La ciudad de los deambulantes

Un cuento de Venus Latorre




Después de un impulso inútil para cumplir los itinerarios mentales, siento que los pies me llevan a donde les viene en gana. Hay tres delante de mí, uno más alto, otro más viejo, otro con el afán marcado en la frente, los puestos desocupados parecen ser insuficientes para la necesidad que comparto con estos entes que me asfixian pero al fin logro sentarme con entusiasmo mal disimulado.

Bogotá se siente pesada, intransitable, enferma, pero no pierde su encanto de las tardes frías que se encienden en el bullicio. La noche va oscureciendo las pupilas, los parpados absorben las luces de la ciudad, la mente demasiado agotada para soñar se desconecta sin previo aviso, emergiendo a un mundo paralelo y sublime. Sobre mi almohada el aroma de su cuello, sus labios entreabiertos… Su imagen se desmorona abruptamente, el trance es interrumpido por un agudo silbido que va creciendo, de alguna forma presiento que es el anuncio de la última parada, me pongo de forma automática sobre los pies y con los ojos entrecerrados cruzo la puerta al que prefiero comprender como globo de una realidad ilusoria y otras veces, más bien, como fragmento de in-mundo-dicia.

La ruta de siempre con el panorama cada vez más distorsionado, su rostro que me sigue a todas partes se posa en la sombras mientras suspiro en un intento vacuo de soltar esas fantasías a la oscuridad del olvido.

El camino está circundado por árboles pincelados de niebla, la vista clavada en los pies que a cada instante se agravan, los nudillos aprisionados se ciñen a los jeans. Su voz empieza a flotar sutilmente en el espacio como si caminara a mi lado. Me cuenta que hace poco investigó sobre teorías del comportamiento humano, quizá para justificar su vaivén, el vicio a los libros y sus fetiches, pienso entonces en invitarle un café, quizá para justificar que me agradan sus conversaciones.

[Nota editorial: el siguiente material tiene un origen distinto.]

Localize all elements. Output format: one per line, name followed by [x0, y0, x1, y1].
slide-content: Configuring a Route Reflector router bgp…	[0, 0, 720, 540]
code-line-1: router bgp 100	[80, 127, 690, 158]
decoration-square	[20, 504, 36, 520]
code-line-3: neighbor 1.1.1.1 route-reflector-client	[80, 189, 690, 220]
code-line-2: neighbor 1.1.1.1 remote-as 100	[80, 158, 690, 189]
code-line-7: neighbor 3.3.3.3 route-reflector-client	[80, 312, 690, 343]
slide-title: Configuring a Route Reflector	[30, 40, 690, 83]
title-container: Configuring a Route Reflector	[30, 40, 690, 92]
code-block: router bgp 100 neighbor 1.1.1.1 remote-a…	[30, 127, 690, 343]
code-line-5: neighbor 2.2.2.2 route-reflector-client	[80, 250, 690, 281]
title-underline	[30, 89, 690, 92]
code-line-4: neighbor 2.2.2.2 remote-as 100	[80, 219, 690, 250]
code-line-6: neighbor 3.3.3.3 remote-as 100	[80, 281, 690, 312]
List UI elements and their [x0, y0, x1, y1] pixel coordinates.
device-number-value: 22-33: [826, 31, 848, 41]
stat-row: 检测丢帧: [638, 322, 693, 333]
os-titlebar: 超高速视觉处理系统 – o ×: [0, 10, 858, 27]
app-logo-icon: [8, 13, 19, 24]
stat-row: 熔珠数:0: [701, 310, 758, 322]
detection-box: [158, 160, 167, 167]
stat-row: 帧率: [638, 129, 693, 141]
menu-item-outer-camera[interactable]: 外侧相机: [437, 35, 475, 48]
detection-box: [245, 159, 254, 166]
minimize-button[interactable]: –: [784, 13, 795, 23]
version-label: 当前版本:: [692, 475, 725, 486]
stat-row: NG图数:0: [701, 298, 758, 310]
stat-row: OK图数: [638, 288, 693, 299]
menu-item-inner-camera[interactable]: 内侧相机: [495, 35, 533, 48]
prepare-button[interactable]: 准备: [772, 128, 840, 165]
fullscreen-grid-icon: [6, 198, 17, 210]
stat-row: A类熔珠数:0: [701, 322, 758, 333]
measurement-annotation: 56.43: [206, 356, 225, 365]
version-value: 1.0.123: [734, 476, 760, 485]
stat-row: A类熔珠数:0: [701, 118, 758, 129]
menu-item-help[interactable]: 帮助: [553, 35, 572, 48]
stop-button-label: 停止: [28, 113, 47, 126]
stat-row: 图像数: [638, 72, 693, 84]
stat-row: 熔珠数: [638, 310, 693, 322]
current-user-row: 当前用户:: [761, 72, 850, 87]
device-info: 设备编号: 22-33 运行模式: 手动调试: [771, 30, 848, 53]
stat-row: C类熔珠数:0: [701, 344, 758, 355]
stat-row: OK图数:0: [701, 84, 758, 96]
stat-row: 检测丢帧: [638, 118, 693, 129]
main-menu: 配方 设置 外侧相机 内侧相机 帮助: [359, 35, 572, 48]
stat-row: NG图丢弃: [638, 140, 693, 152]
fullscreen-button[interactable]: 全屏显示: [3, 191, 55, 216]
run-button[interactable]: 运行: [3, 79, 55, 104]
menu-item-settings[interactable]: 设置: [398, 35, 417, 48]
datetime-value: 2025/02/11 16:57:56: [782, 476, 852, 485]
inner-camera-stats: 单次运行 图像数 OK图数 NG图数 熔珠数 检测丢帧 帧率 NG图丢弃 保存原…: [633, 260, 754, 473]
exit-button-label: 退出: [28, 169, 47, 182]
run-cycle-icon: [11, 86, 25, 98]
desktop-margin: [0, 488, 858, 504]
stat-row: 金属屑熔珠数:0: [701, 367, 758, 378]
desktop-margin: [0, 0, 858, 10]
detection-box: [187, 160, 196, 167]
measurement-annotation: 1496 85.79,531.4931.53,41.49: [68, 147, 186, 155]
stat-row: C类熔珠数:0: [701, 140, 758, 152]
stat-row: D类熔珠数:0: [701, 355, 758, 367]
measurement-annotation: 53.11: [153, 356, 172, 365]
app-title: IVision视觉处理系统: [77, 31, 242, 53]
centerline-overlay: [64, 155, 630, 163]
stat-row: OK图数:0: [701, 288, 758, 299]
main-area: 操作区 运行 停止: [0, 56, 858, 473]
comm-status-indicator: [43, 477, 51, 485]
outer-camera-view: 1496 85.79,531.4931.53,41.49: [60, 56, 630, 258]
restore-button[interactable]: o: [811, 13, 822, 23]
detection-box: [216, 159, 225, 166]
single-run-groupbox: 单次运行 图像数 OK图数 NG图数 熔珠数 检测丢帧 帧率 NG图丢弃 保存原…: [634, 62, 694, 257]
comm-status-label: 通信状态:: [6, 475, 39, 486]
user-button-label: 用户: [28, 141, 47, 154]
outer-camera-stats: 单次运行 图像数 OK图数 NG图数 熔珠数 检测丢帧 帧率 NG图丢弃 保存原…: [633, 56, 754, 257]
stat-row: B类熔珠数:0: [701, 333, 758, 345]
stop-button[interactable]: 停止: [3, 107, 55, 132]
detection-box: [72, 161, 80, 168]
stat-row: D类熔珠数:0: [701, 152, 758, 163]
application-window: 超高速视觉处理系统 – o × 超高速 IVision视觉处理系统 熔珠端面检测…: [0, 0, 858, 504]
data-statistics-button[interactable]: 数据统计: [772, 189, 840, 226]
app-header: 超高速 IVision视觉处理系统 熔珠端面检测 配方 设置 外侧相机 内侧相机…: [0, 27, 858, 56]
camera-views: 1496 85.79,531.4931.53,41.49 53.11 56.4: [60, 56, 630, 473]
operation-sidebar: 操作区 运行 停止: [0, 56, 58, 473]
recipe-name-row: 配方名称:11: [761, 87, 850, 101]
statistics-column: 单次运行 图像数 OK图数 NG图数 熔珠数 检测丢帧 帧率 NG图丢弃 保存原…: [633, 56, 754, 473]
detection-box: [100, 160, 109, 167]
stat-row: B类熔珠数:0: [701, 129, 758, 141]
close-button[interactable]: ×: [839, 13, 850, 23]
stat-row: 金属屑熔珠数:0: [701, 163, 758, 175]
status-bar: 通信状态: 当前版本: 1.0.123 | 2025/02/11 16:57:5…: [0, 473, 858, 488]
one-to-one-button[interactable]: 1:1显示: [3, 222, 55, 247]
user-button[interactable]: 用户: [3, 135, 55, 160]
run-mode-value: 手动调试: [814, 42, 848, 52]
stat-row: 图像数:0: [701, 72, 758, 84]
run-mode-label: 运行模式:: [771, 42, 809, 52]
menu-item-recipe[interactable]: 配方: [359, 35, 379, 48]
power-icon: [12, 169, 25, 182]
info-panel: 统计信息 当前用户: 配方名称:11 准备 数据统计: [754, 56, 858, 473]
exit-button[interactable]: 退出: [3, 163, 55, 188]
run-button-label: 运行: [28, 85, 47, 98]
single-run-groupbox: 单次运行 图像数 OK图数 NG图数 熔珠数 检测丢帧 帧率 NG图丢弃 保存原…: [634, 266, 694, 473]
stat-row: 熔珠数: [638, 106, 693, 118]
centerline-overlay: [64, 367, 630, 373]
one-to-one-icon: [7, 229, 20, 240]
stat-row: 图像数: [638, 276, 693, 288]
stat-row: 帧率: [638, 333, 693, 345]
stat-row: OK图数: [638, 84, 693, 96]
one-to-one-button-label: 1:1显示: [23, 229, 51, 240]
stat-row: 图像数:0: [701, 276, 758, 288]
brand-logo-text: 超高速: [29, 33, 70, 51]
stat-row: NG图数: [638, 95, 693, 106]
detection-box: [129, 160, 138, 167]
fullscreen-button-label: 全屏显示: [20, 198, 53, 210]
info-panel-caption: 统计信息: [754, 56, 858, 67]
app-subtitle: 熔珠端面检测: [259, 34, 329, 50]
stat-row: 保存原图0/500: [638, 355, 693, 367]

Sin advertirlo tropiezo con un andén, cerca de un tumulto de basura hay una figura difusa entre los desechos de un joven que pretende conciliar el hambre o el sueño. Mi utopía desaparece bajo esa silueta grotesca en el asfalto, formando un cúmulo de espinas en el pecho. Los pensamientos disonantes se ahogan en discusiones entre altruismo, impotencia y otras palabras con terminaciones semejantes. Los latidos no comprenden las razones, se inquietan y transpiran confusión nauseabunda. La conciencia me carcome, las orejas se afiebran entre gritos inaudibles, los ojos se tornan nubes, las nubes desatan la furia en fragmentos de un llanto mudo, el rostro se destiñe en el silencio de los gestos oprimidos, las líneas de la carretera se desvían en las pestañas inundadas de huecos, caigo pasmada en los abismos del corazón-cerebro-alma de lo que una vez pretendí ser.

Corro sin mirar atrás ni a ninguna parte, la indiferencia infesta los zapatos, el barro de egoísmo e hipocresía embadurna las suelas, soy un inhumano más de los que habitan este pantanal en la ciudad de los deambulantes.